Additionally, the settings and the hours of ventilator use (as obtained from the machines’ time counters) were evaluated, in order to determine proper compliance. During the follow-up period, patients underwent adjustments in NIV masks or ventilator settings as needed, in order to maintain patient-ventilator synchrony and optimize gas exchange and functional status. NIV compliance was confirmed by checking the records in the SD cards of the ventilators. In order to be considered compliant with treatment, each patient had to use the ventilator properly (air leaks less than 10lt/min) for at least 6 hours daily. Nine (9) patients were receiving supplemental oxygen (from 1 L/min to 3 L/min).
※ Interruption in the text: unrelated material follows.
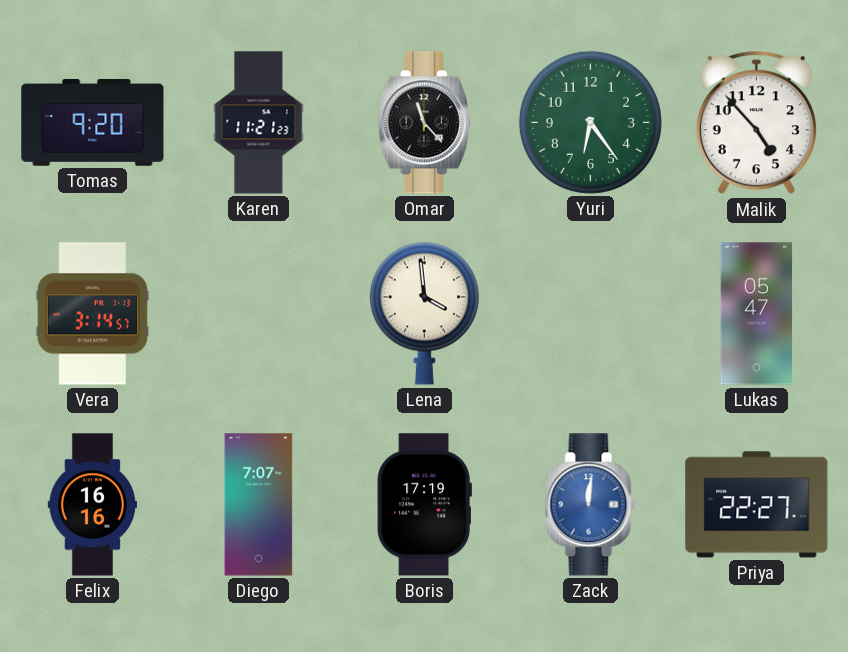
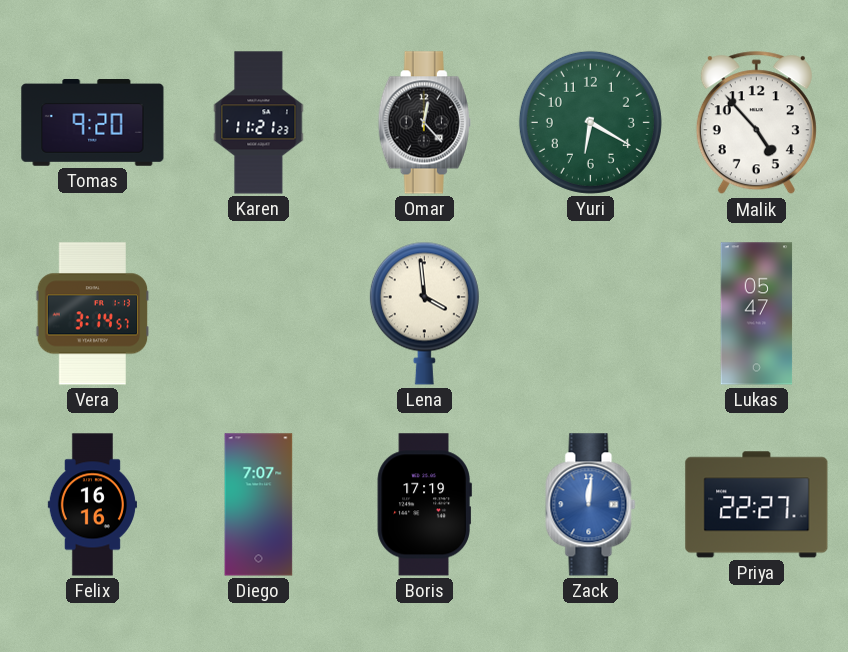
Omar: 11:23 -> 12:23
Yuri: 6:24 -> 6:20
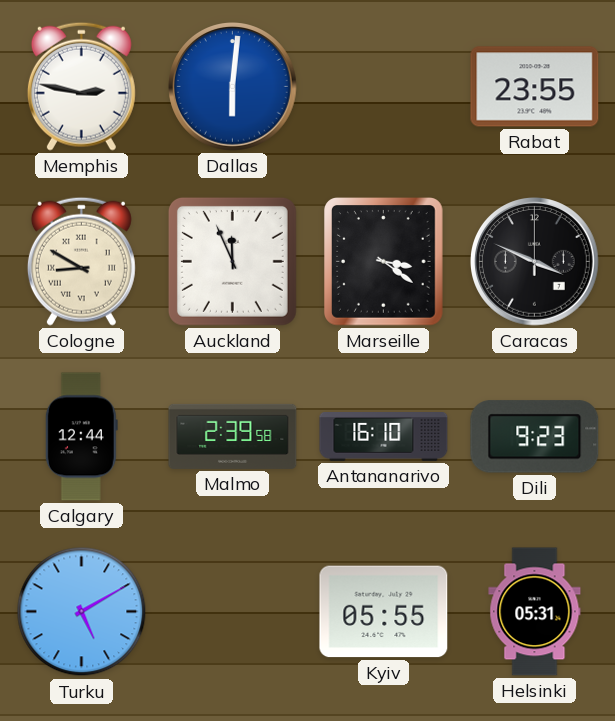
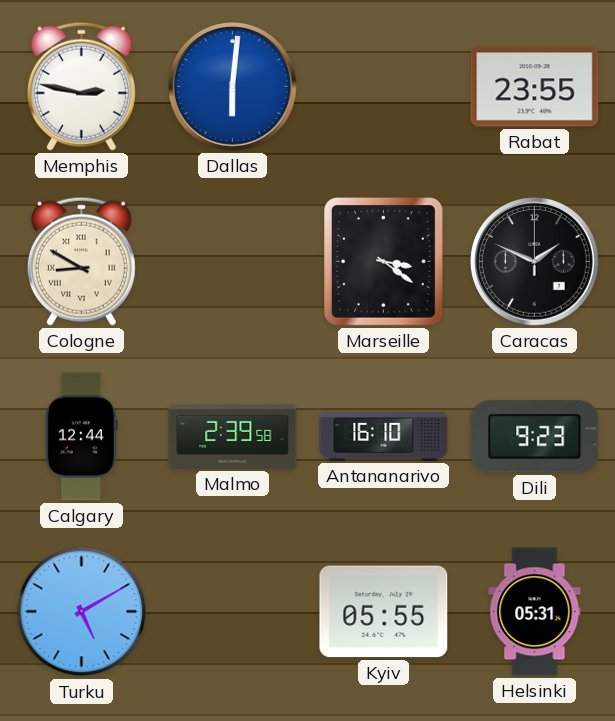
Auckland: 11:56 -> none
Caracas: 3:49 -> 1:49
Finally, fasting morning venous blood samples were collected from each subject at every appointment. Physical activity was monitored during the study. That is to say, in each re-evaluation the patients were thoroughly interviewed, regarding all aspects of their daily activities. No major alterations in daily activities were reported. No patient was participating in a pulmonary rehabilitation programme before or during the study.

Statistical analysis

Continuous variables are presented with mean ± standard deviation (SD). Normality of distribution of the variables was assessed using the Shapiro-Wilk test. Differences in changes of study variables during the follow up period were evaluated using repeated measurements analysis of variance (ANOVA). Bonferroni correction was used in order to control for type I error in multiple comparisons. HOMA index was log-transformed for the analysis due to its skewed distribution. To define factors associated with changes in Insulin Resistance and adiponectin levels, stepwise mixed linear regression analysis was conducted. P_aO₂, p_aCO₂, pH, HCO_3-, FEV₁, FVC, BMI and age were the independent variables. p values < 0.05 were considered statistically significant. Analyses were performed using SPSS 17 (SPSS, Chicago, IL, USA) and STATA 8.0.

Results

Twenty-five (25) COPD patients with Hypercapnic Respiratory Failure, aged 67.6 (± 6.8 yr), participated in the study. They exhibited an apnoea –hypopnoea index (AHI) of 5.1 units (± 3.9), whereas the mean pack-years value was 50.6 (± 19.0).

Physiological outcomes

There was a constant improvement in spirometric parameters throughout the study period. Specifically there was a significant improvement in FEV₁ values from the first month (34.1 ± 11.6% vs 37 ± 12.3%, p = 0.05) with a further improvement from the third to sixth month (36.1 ± 13.3% vs 38.6 ± 13.1%, p = 0.001). Concerning FVC there was a sustained improvement after the sixth month of NIV use (48.8 ± 12% vs 54.4 ± 11.7%, p = 0.010) which was maintained thereafter. Dyspnea improved from the first month (MRC from 3.7 ± 1 to 3.3 ± 0.9, p = 0.009) and thereafter, and so was ESS (7.5 ± 4 vs 4.9 ± 1.7, p < 0.0001) (Table 1).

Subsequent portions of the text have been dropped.